4 Good Habits of a Secured Business and What You Can Learn from Them
Hardly a day goes by without revelations in the media about the latest Business IT Security breach. Even the most prestigious organisations have had customer’s financial data stolen, subjected to ransomware, or simply seen their websites defaced.
As companies reacted to the pandemic, many paid less attention to Business IT Security. The cybercriminals have also moved online, with malware, DDoS, and ransomware attacks increasing in frequency and ferocity.
Even Government is susceptible. In South Africa, the Department of Justice had the personal data of about 1.4 Million people stolen. Later in the year, their systems were offline for several days after a ransomware attack.
In June, there was a major data leak at a major player in SA’s insurance industry. It was hit by a data breach in which bank account numbers and sensitive personal and financial information were compromised by a third party.
These are the major incidents we are aware of. There will be other unreported ones.
Prevention and Mitigation
What must IT do to beef up their Business IT Security and mitigate the effects of such attacks and recover to normal service levels as quickly as possible?
Four Good Habits include
-
People Management
Many pundits consider that the greatest threat to IT security lies between the keyboard and the chairback. People often see security as a hindrance and will attempt to circumvent it. They commit acts of omission and commission that cause security breaches.
The organisation needs robust and easily policed policies and procedures for desktop and user security. From Induction to Exit, users need regular reminding of policy and procedure and updates on the latest threats they may encounter.
For example, the FBI think that over 70% of all breaches happen following a phishing attack. Users need to be trained in recognising an attack and what to do if they suspect they have been attacked. Password security is an educational must.
-
Systems Management – Desktop and Central System Management
Desktop Management
Several things can be easily implemented here.
-
- LockdownThe most effective approach is to create standard desktop configurations which are rolled out to each desktop. The user cannot modify the system parameters, in particular, cannot install software and is restricted to only those applications that are necessary for them to carry out their job function.
- Malware ProtectionAll desktops must have an up to date copy of anti-malware software.

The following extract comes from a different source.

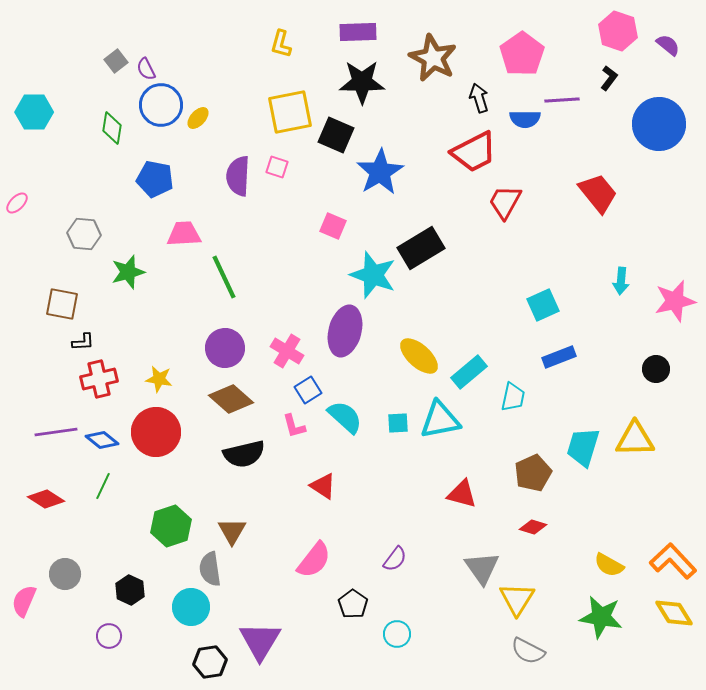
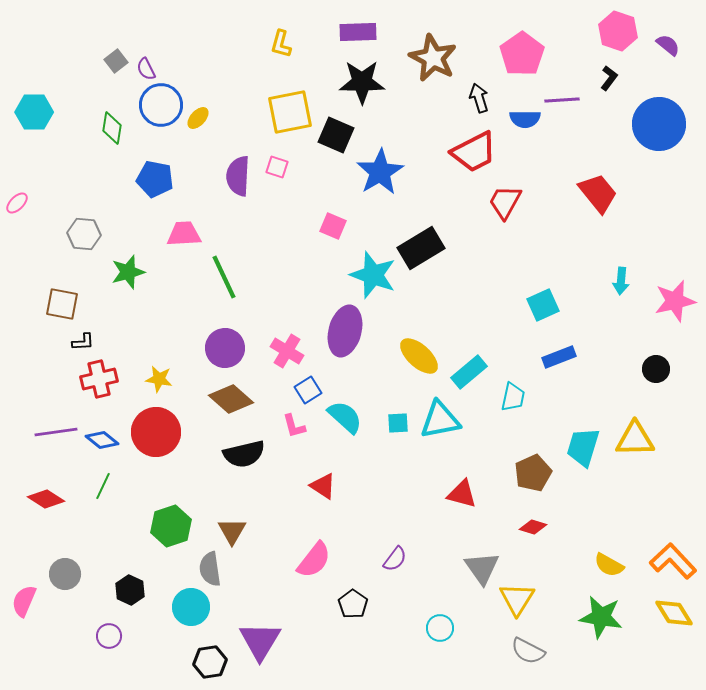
cyan circle at (397, 634): moved 43 px right, 6 px up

It should be able to be centrally managed, pushing updates out to desktops. Pausing it or switching it off by the user should be prevented.
- Attached devicesUsers will attach devices to desktop and laptop computers to transfer personal and corporate data. These can be smart devices like smartphones, mobile data stores like flash drives and not so much nowadays, CDs or DVDs. Data transfer between the desktop and portable devices must be prevented.If possible and practical, unused USB ports should be disabled.

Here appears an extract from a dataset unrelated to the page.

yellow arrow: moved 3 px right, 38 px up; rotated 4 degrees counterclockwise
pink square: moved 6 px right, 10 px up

- Data TransferIn addition to physical devices, data can be transferred using public online data storage like OneDrive, DropBox and Google Drive. If users have unrestricted access to online data stores, this is an easy conduit to export confidential data and import malware.Access to these stores should be prevented. In some cases, Internet access should be restricted to known sites only.

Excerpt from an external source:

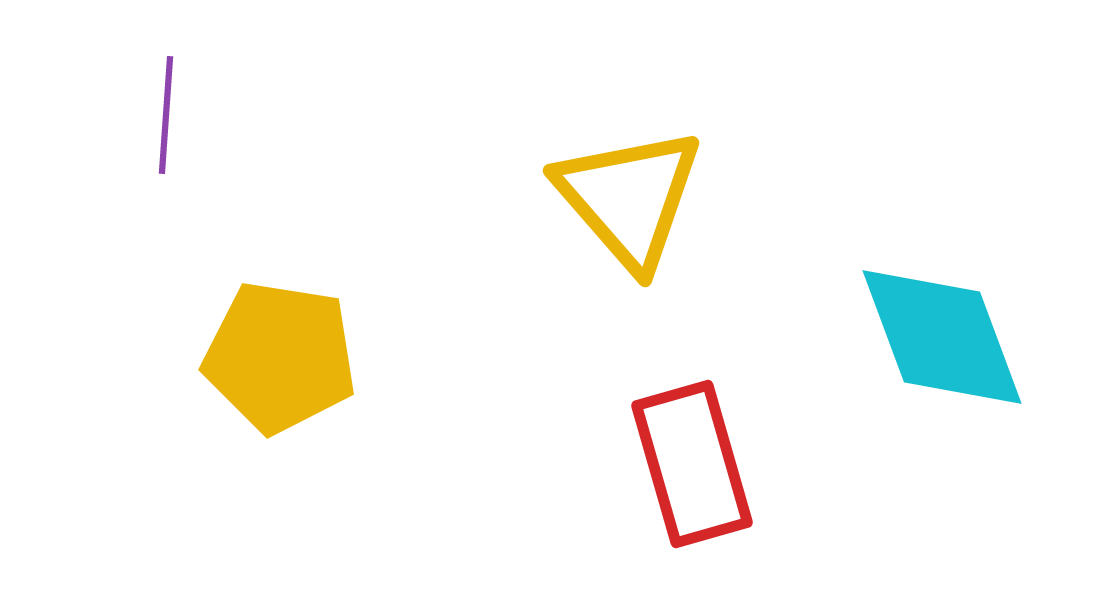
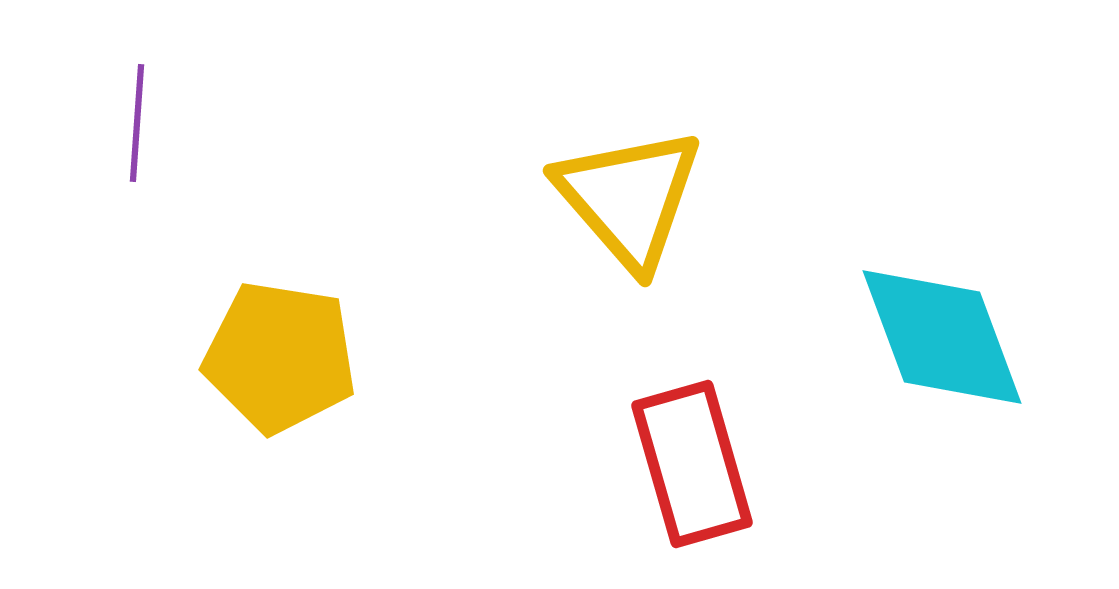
purple line: moved 29 px left, 8 px down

In a similar vein, another transport vehicle for data theft and malware is email. Confidential data can leave the company in file attachments, and malware can come in via email.
Some organisations restrict users to a centrally maintained email address list and ban inbound and outbound attachments.
Central Systems Management
A discussion around central defences is beyond the scope of this document. However, the core systems must have industrial strength peripheral defences. Monitoring for potential attacks using a real-time network traffic monitor that identifies and alerts when finding unusual data patterns is one good example.
-
-
BYOD Threats
Remote access to systems and working from home mean that internal and external users can use devices of their choosing, rather than those specified and configure by IT. In most cases, users will not want their personal systems wiped and reinstalled with the corporate software environment. BYOD is a reality in many organisations.
The mechanisms for remote access must include anti-malware protection and be part of the overall security environment. Security is therefore applied at the corporate end, and restricting connection to using a VPN. The VPN will have a client component installed on the remote device. There will be an encrypted connection and secure password access to the client and to corporate assets.
-
Backup, Backup, Backup.
A very good, and absolutely essential habit is to keep secure backups of all systems and data.
Users have a tendency to forget to backup essential data stored on their desktops. Either force them to save to a network resource by configuring desktop applications appropriately, or take network backups of their systems overnight.
Often the quickest way to recover from a ransomware attack is to go to bare metal and reload entire systems from the latest clean backup.
An organisation needs robust, secure and ransomware-resistant backup procedures. One important point is to check the backups. It wouldn’t be the first time that a backup has been unusable.
The FBI says that the only secure system is one that has not been hacked yet. Hopefully, these hints will give some guidance on what will help create a secure environment.